# mainsail slides



## Billy654 (Jul 17, 2009)

While sailing this week-end (Catalina 30) I noticed one of the slides on the mainsail had broken. When I lowered the mainsail I found that all slides were made of plastic (7/8"). Can I replace these slides myself or do I have to take my mainsail to a sail loft for repair?


----------



## jackdale (Dec 1, 2008)

Billy654 said:


> While sailing this week-end (Catalina 30) I noticed one of the slides on the mainsail had broken. When I lowered the mainsail I found that all slides were made of plastic (7/8"). Can I replace these slides myself or do I have to take my mainsail to a sail loft for repair?


You should be able to repair this slides by sewing in new ones. I have done so; it is a bit labour intensive, but you will learn how to do minor repairs. Get /build a sail repair kit with needles, sail thread, a palm, pliers etc..


----------



## GreatWhite (Jan 30, 2007)

I have changed slides on my sails. Our slides were attached using a small piece of webbing that attached the slide to the sail. Removed the stitching through the webbing. Reused the webbing, replaced the slide. Do as Jackdale said and throw a few replacement stitches into the webbing an you are good to go!


----------



## pdqaltair (Nov 14, 2008)

Piece of cake.

Sail Rite has the parts and materials, much cheaper than WM or most others. I suggest the slugs with SS inserts; they are less breakage prone. They can be attached to the sails with 1/2 nylon webbing, 1/8" cord lashings, or shackles (which are more prone to wearing the sail).

It isn't even required to remove the sail; just work the slides out of the gate a few at at time.


----------



## DrB (Mar 29, 2007)

*Contrary viewpoint*

while you can repair it yourself, why bother? If you live near a sail loft, they can do it faster and most likely better than you. Pull the sail off the boat, drop it off on a Monday. They can do the work in a few hours, pick it up on Friday, pay a few $, reinstall on your boat, go sailing.

If you fix it yourself, you will to buy the stuff from Sailrite, wait for delivery, go to your boat, undo the stitching, put in the new slide, and resew. Probably will take an hour or so to full do the repair plus the cost.

My approach, yes, you will have to remove the sail and get it to the loft, but if the loft is near the boat, it shouldn't be an issue and you have it done correctly for only a few dollars. They may even be able to do it while you wait.

DrB


----------



## GraemeInCanada (Jun 17, 2008)

I would never get somebody to fix these.. they are easy to do.
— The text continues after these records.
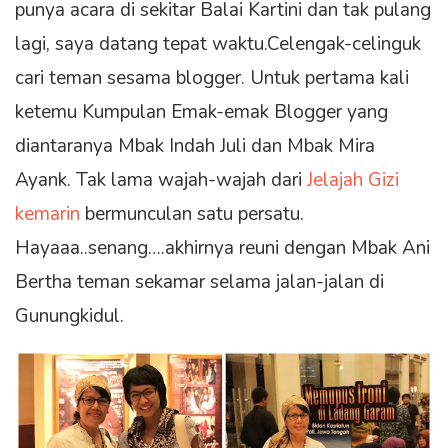
punya acara di sekitar Balai Kartini dan tak pulang
lagi, saya datang tepat waktu.Celengak-celinguk
cari teman sesama blogger. Untuk pertama kali
ketemu Kumpulan Emak-emak Blogger yang
diantaranya Mbak Indah Juli dan Mbak Mira
Ayank. Tak lama wajah-wajah dari
Jelajah Gizi
kemarin
bermunculan satu persatu.
Hayaaa..senang….akhirnya reuni dengan Mbak Ani
Bertha teman sekamar selama jalan-jalan di
Gunungkidul.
Just get some new slugs from a marine store. Ask what they have, see what works for you. I use plastic ones at the moment because they are readily available, takes me just a few minutes to replace any that break. As for connecting them to the sail, there are a variety of options. Again, ask at your marine store and make a decision from the choices available. I have been using plastic ones that snap on tightly, they rarely rarely fail and are easy to take on and off which makes them reusable. The slugs fail far more often.. 

Taking off an old slug and putting on a new one is as easy as taking out the pin at the base of the mast, carefully bringing out the slugs and sail from the rail and holding on (especially if there is any wind) a couple of bungee cords can assist here, and putting the new one in and attaching it to the sail. Then just thread the rest back in and put the pin back in. 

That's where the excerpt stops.